_WORK ITEM_.
Starting at the line that holds "den od 8:00-18:00", set down each line through the end of the listing, exactly as written and with nothing added.

_MATERIAL SUPPLIED_.
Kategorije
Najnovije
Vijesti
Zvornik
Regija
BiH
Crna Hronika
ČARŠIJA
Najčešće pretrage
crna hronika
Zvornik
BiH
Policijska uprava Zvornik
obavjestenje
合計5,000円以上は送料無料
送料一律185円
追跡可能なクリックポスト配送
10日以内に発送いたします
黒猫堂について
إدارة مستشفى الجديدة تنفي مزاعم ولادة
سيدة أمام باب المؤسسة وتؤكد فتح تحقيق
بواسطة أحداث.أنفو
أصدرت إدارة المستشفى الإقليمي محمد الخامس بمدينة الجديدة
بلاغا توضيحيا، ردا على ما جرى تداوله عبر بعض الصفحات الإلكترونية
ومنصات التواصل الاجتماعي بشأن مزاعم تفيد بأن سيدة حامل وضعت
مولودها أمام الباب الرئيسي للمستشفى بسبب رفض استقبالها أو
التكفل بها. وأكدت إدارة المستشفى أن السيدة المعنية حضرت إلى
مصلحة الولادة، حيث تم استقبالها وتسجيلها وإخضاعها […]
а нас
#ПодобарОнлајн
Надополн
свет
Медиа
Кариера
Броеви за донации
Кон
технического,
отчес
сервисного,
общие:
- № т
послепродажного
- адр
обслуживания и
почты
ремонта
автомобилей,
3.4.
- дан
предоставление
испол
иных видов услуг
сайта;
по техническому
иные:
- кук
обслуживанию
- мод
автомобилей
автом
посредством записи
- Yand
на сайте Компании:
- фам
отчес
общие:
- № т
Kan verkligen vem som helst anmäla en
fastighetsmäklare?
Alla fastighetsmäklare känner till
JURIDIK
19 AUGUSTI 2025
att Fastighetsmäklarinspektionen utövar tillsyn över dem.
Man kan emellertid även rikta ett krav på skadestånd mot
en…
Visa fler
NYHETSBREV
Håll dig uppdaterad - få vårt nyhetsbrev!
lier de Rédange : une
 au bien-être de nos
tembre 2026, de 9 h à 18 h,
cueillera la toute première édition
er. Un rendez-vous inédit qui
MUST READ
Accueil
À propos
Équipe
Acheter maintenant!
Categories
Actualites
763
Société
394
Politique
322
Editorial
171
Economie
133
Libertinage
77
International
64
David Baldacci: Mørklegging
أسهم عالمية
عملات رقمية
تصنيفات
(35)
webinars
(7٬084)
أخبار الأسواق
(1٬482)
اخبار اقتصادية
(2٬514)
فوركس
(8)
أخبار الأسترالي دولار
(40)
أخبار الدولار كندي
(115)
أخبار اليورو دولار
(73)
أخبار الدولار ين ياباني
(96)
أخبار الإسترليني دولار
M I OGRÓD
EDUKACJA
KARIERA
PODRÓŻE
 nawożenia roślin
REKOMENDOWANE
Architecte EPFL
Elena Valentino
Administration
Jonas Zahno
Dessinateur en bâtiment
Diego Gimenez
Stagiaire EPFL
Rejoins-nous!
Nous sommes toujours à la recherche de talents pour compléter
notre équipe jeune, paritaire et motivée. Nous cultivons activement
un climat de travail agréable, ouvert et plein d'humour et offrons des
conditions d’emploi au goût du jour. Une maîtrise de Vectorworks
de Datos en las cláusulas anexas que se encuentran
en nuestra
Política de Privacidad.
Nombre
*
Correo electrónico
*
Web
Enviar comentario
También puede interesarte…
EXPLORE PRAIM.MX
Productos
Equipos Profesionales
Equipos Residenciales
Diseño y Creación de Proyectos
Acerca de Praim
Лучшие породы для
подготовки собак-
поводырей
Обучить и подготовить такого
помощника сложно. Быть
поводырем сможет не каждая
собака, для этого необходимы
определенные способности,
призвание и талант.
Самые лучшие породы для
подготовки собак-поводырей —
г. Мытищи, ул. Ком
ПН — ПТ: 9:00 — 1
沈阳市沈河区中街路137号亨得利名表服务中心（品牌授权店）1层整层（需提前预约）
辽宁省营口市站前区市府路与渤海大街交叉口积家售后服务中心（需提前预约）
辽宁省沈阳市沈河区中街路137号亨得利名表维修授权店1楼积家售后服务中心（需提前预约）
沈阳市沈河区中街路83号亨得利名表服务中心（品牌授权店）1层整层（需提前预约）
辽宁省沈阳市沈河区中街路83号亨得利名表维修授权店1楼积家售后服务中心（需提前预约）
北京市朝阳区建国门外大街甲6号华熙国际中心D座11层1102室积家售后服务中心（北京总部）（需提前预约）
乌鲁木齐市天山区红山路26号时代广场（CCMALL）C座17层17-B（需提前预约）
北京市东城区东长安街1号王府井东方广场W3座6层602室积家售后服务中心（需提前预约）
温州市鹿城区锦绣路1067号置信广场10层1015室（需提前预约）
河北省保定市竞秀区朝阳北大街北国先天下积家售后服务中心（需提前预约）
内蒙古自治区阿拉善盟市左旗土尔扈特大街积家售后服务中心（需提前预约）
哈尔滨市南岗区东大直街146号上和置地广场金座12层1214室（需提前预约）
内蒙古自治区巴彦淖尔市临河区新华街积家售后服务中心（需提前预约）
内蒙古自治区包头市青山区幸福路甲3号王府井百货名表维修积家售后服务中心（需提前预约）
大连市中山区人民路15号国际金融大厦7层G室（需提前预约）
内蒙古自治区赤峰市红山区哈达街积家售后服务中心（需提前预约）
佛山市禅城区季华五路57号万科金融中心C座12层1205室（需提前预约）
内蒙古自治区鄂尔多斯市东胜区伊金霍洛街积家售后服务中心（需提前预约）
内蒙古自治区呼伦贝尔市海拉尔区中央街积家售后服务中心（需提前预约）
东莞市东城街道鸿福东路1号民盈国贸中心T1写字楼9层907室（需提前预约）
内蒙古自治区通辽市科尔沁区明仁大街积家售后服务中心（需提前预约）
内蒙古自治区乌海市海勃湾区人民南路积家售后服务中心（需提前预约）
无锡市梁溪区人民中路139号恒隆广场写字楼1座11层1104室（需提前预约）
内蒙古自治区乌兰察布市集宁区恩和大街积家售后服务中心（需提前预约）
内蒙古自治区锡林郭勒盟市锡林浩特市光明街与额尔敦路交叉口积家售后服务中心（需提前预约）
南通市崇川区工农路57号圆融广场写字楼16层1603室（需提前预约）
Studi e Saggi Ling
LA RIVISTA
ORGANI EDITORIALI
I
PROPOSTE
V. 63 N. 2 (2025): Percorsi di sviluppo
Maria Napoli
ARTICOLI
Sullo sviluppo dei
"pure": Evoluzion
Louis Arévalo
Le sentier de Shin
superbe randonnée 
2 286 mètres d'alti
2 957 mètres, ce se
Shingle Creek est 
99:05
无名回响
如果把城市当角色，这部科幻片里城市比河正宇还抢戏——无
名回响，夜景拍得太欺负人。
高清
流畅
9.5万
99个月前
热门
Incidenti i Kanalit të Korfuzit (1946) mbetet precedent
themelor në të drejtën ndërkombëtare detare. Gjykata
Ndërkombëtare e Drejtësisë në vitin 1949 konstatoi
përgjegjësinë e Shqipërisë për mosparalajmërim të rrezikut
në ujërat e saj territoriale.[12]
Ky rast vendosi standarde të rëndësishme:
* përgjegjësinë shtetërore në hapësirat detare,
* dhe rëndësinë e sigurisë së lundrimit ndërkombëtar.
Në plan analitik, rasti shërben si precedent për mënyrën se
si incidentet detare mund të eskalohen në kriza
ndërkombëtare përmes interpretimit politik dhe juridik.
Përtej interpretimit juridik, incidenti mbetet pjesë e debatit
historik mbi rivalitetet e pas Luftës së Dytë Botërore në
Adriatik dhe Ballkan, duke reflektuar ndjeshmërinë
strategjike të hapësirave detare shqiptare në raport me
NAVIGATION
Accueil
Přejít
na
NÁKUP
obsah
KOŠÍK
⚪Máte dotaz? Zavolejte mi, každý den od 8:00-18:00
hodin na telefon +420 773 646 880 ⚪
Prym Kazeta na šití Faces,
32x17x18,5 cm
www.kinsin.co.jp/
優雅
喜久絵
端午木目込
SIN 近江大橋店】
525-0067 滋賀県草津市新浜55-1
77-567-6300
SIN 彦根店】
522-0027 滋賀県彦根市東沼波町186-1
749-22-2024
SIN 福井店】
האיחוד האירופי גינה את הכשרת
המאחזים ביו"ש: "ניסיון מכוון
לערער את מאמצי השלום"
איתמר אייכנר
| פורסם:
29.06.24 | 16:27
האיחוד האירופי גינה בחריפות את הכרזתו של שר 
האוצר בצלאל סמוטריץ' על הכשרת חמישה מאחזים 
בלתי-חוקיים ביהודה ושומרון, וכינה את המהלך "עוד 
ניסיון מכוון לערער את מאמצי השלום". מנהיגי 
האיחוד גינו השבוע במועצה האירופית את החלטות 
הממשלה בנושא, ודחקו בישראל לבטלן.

_REPLY_.
⚪Máte dotaz? Zavolejte mi, každý den od 8:00-18:00
hodin na telefon +420 773 646 880 ⚪
Prym Kazeta na šití Faces,
32x17x18,5 cm
www.kinsin.co.jp/
優雅
喜久絵
端午木目込
SIN 近江大橋店】
525-0067 滋賀県草津市新浜55-1
77-567-6300
SIN 彦根店】
522-0027 滋賀県彦根市東沼波町186-1
749-22-2024
SIN 福井店】
האיחוד האירופי גינה את הכשרת
המאחזים ביו"ש: "ניסיון מכוון
לערער את מאמצי השלום"
איתמר אייכנר
| פורסם:
29.06.24 | 16:27
האיחוד האירופי גינה בחריפות את הכרזתו של שר 
האוצר בצלאל סמוטריץ' על הכשרת חמישה מאחזים 
בלתי-חוקיים ביהודה ושומרון, וכינה את המהלך "עוד 
ניסיון מכוון לערער את מאמצי השלום". מנהיגי 
האיחוד גינו השבוע במועצה האירופית את החלטות 
הממשלה בנושא, ודחקו בישראל לבטלן.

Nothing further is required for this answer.